I used to be a business teacher. When I taught students about financial statements I told them the balance sheet is a snapshot that tells how you are doing on a given day. It lists your assets, liabilities, and equity. What you have, what you owe, and how much is actually yours.
But sometimes we look at snapshots and see a balance sheet of how someone's life is on any given day. Their assets, their liabilities, how much of it is actually theirs (and how much belongs to their old pal Photoshop or stitches behind the hairline).
In August, Abby had her senior pictures taken. As a body image researcher, I automatically worry about how glamourized senior pictures have become. How much editing is done to remove "imperfections" that this mom might think is actually a defining characteristic.
Abby actually chose the photographer, referred from a friend, and she was delightful! (McCall Manske, MM Photography) We wanted to put her in our pocket and take her home. Come to think of it, she may have fit in my purse.
She made it so much fun. Abby was the model, queen for a day. And I was the getter-of-things--running back to the car for the props. And to make things even better, someone had thoughtfully put this porta potty in the alley so I could pee four times in two hours.
Abby's pictures were taken in downtown Fargo (so cool, you guys!). I picked her up at her dad's, and we started the experience with her giving me a gift. (Ahh, the feels!) She had ordered bracelets for us from a company called Puravida. For every bracelet ordered money is given to someone. (I know that would have been more impressive if I could remember whom, but I forget things.)
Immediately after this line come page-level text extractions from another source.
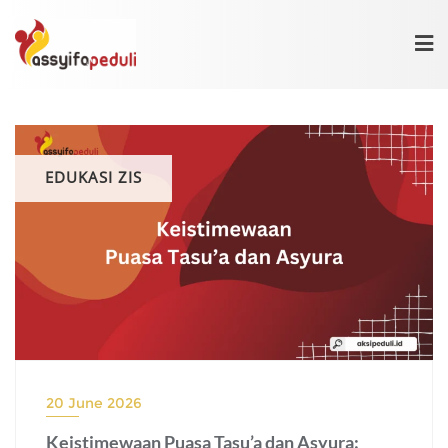
Skip
to
content
EDUKASI ZIS
20 June 2026
Keistimewaan Puasa Tasu’a dan Asyura:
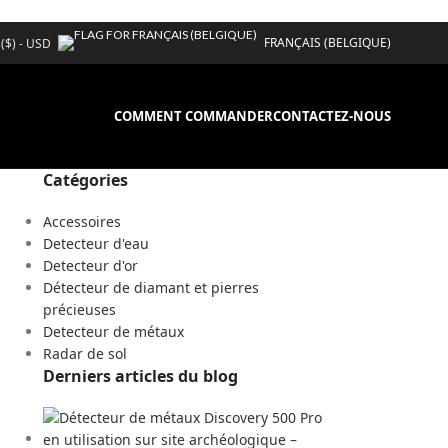
FRANÇAIS (BELGIQUE)
 ($) - USD
COMMENT COMMANDER
CONTACTEZ-NOUS
Catégories
Accessoires
Detecteur d'eau
Detecteur d'or
Détecteur de diamant et pierres
précieuses
Detecteur de métaux
Radar de sol
Derniers articles du blog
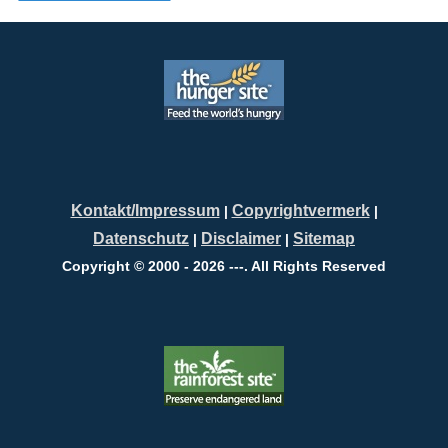
Kontakt/Impressum
Copyrightvermerk
|
|
Datenschutz
Disclaimer
Sitemap
|
|
Copyright © 2000 - 2026 ---. All Rights Reserved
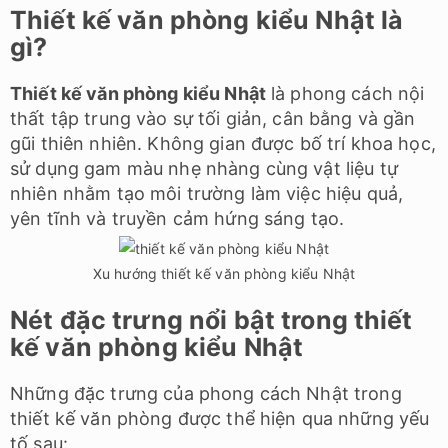
Thiết kế văn phòng kiểu Nhật là
gì?
Thiết kế văn phòng kiểu Nhật
là phong cách nội
thất tập trung vào sự tối giản, cân bằng và gần
gũi thiên nhiên. Không gian được bố trí khoa học,
sử dụng gam màu nhẹ nhàng cùng vật liệu tự
nhiên nhằm tạo môi trường làm việc hiệu quả,
yên tĩnh và truyền cảm hứng sáng tạo.
Xu hướng thiết kế văn phòng kiểu Nhật
Nét đặc trưng nổi bật trong thiết
kế văn phòng kiểu Nhật
Những đặc trưng của phong cách Nhật trong
thiết kế văn phòng được thể hiện qua những yếu
tố sau:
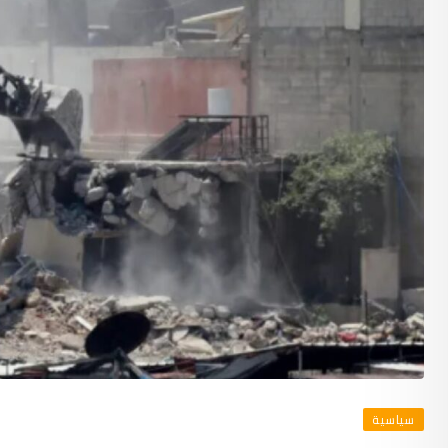
سياسية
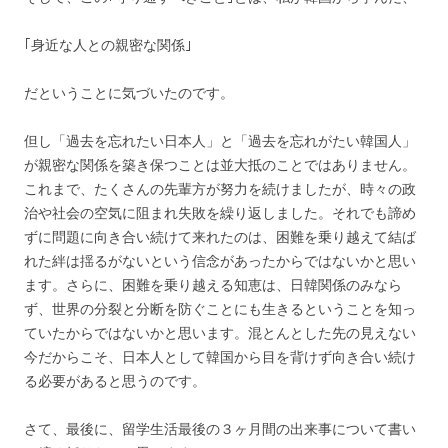
｢身近な人との親密な関係｣
だということに気づいたのです。
但し「過去を忘れたい日本人」と「過去を忘れがたい韓国人」
が親密な関係を築き保つことは並大抵のことではありません。
これまで、たくさんの先輩方が努力を続けましたが、時々の政
治や社会の空気に阻まれ失敗を繰り返しました。それでも諦め
ずに問題に向き合い続けて来れたのは、困難を乗り越えて結ば
れた絆は揺るがないという信念があったからではないかと思い
ます。さらに、困難を乗り越える知恵は、日韓関係のみなら
ず、世界の分裂と分断を防ぐことにも生きるということを知っ
ていたからではないかと思います。混とんとした先の見えない
今だからこそ、日本人として韓国から目を背けず向き合い続け
る必要があると思うのです。
さて、最後に、留学生活最後の３ヶ月間の出来事について書い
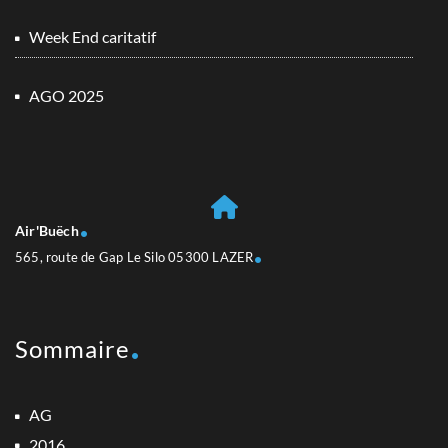
Week End caritatif
AGO 2025
Air'Buëch
565, route de Gap Le Silo 05300 LAZER
Sommaire
AG
2016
It was a pretty little collection of colored threads, with a charm. This little string bracelet, given to me by my daughter during this year of exciting, but hard times, makes me think of this quote from the book Stitches, by Anne Lamott:
"You have to keep taking the next necessary stitch, and the next, and the next. Without stitches, you just have rags, and we are not rags."
Abby texted me earlier in the day and expressed how stressed she was. I wasn't sure I totally understood why. I think there is just so much pressure for these pictures to the best thing that has ever represented you. As if they can elevate your status in life. And of course, be Instagram-ready. Make the highlight reel.
The social media world we live in has taught us to
swipe and compare,
swipe and compare,
swipe and compare.
In mom's eyes, there is no comparison. I think Abby is so beautiful! Did you see those pictures up there? But we don't listen to our mothers. They are supposed to say that. (We are, too. It says so in the book. Calling your child ugly to her face is generally frowned upon.)
But besides what we are supposed to say, we are supposed to find a way to teach our children not to put too much value on how they look. So the pressure on Abby is to have the pictures be exactly what she dreamed of: the most beautiful, bright, shiny version of herself. The pressure on Mom is to convince her it shouldn't matter. It's tricky.
So you know what I did? I said screw it.
I made her feel pretty. And what in the hell is wrong with feeling pretty once in while? I'll be the do-everything-right-mom tomorrow. Today, I want my daughter to feel like the most beautiful, bright, shiny version of herself.